The old men say that fish lose their teeth and won't bite during 
dog days.

The old men say not to fish on days when temperature 
exceeds 90 degrees.

The old men say you can't catch flathead when
the moon is bright enough to cast a shadow.










This old man says "You can't catch em on the couch--get out and fish!"

This pretty little female ate a 3 inch goldfish Aug 3 2012 

Of course released after photo


----------



## backupbait (Nov 4, 2010)

Could not agree with you more!!! Nice fish! Thanks for sharing Robby.


----------



## zachxbass (Jun 23, 2011)

Great looking fish, I hope someday I can get into some flatties like that!

Outdoor Hub mobile, the outdoor information engine


----------



## firecat (Apr 7, 2004)

Nice fish Robby...Can't wait till the river starts cooling down and the flatheads start heating up...


----------



## bigcatjoe (Sep 6, 2006)

Nice fish robby. 

Outdoor Hub mobile, the outdoor information engine


----------



## JUSTCRAZY (Apr 6, 2004)

Good job Robby.
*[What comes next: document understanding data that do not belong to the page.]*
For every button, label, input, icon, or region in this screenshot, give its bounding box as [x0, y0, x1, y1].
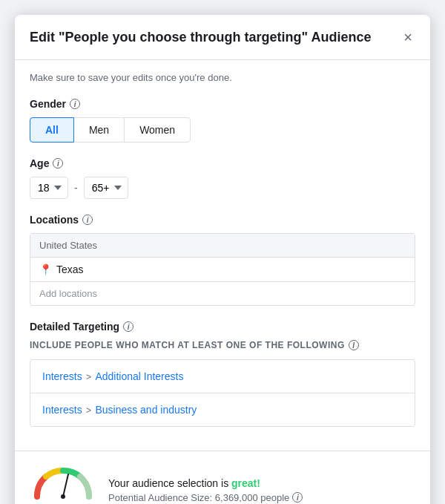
- add-locations-field[interactable]: Add locations: [30, 282, 415, 305]
- save-notice: Make sure to save your edits once you're…: [30, 72, 415, 83]
- location-item: 📍 Texas: [30, 258, 415, 282]
- modal-header: Edit "People you choose through targetin…: [15, 15, 430, 60]
- audience-info: Your audience selection is great! Potent…: [108, 477, 415, 503]
- audience-selection-text: Your audience selection is great!: [108, 477, 415, 489]
- interests-link-0-category[interactable]: Interests: [42, 370, 82, 382]
- include-label: INCLUDE people who match at least ONE of…: [30, 340, 415, 350]
- detailed-targeting-section: Detailed Targeting i INCLUDE people who …: [30, 321, 415, 427]
- location-name: Texas: [56, 264, 84, 275]
- age-row: 18 13 21 25 35 45 55 65 - 65+ 18 21 25 3…: [30, 177, 415, 199]
- gauge-svg: [30, 463, 96, 504]
- age-label: Age i: [30, 157, 415, 169]
- targeting-item-0: Interests > Additional Interests: [30, 360, 415, 393]
- gender-buttons: All Men Women: [30, 117, 415, 143]
- gauge-container: Specific Broad: [30, 463, 96, 504]
- svg-point-1: [61, 494, 65, 499]
- include-info-icon[interactable]: i: [349, 340, 359, 350]
- modal-title: Edit "People you choose through targetin…: [30, 30, 371, 45]
- interests-link-0-subcategory[interactable]: Additional Interests: [95, 370, 183, 382]
- interests-link-1-category[interactable]: Interests: [42, 404, 82, 416]
- potential-size-info-icon[interactable]: i: [292, 492, 303, 503]
- age-section: Age i 18 13 21 25 35 45 55 65 - 65+ 18: [30, 157, 415, 199]
- targeting-item-1: Interests > Business and industry: [30, 393, 415, 426]
- age-info-icon[interactable]: i: [53, 158, 63, 168]
- svg-line-0: [63, 474, 68, 497]
- close-button[interactable]: ×: [400, 27, 415, 48]
- pin-icon: 📍: [39, 264, 52, 275]
- gender-women-button[interactable]: Women: [124, 117, 191, 143]
- modal-container: Edit "People you choose through targetin…: [15, 15, 430, 504]
- locations-label: Locations i: [30, 214, 415, 226]
- modal-body: Make sure to save your edits once you're…: [15, 60, 430, 451]
- locations-info-icon[interactable]: i: [82, 215, 93, 225]
- locations-country: United States: [30, 234, 415, 258]
- chevron-icon-1: >: [84, 405, 94, 416]
- age-dash: -: [74, 182, 78, 194]
- potential-size: Potential Audience Size: 6,369,000 peopl…: [108, 492, 415, 503]
- modal-footer: Specific Broad Your audience selection i…: [15, 451, 430, 504]
- chevron-icon-0: >: [84, 372, 94, 382]
- detailed-targeting-label: Detailed Targeting i: [30, 321, 415, 333]
- age-min-select[interactable]: 18 13 21 25 35 45 55 65: [30, 177, 68, 199]
- gender-info-icon[interactable]: i: [70, 99, 80, 109]
- gender-men-button[interactable]: Men: [73, 117, 125, 143]
- great-label: great!: [231, 477, 260, 489]
- gender-all-button[interactable]: All: [30, 117, 74, 143]
- interests-link-1-subcategory[interactable]: Business and industry: [95, 404, 197, 416]
- locations-box: United States 📍 Texas Add locations: [30, 233, 415, 306]
- detailed-targeting-info-icon[interactable]: i: [123, 321, 134, 332]
- gender-label: Gender i: [30, 98, 415, 110]
- locations-section: Locations i United States 📍 Texas Add lo…: [30, 214, 415, 306]
- age-max-select[interactable]: 65+ 18 21 25 35 45 55 65: [84, 177, 128, 199]
- targeting-box: Interests > Additional Interests Interes…: [30, 359, 415, 427]
- gender-section: Gender i All Men Women: [30, 98, 415, 143]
Even no fish is better than sitting on the couch too much.


----------



## Scioto jetsled (Jun 26, 2008)

Is that a river or lake fish?

Outdoor Hub mobile, the outdoor information engine


----------



## ClickerCrazy (Feb 4, 2006)

If it's Katfish, its in a lake.


----------



## katfish (Apr 7, 2004)

I caught that flathead in a lake.







Here is the relase video I just uploaded.


----------



## afellure12 (May 14, 2012)

JUSTCRAZY said:


> Good job Robby. Even no fish is better than sitting on the couch too much.


AMEN brother!


----------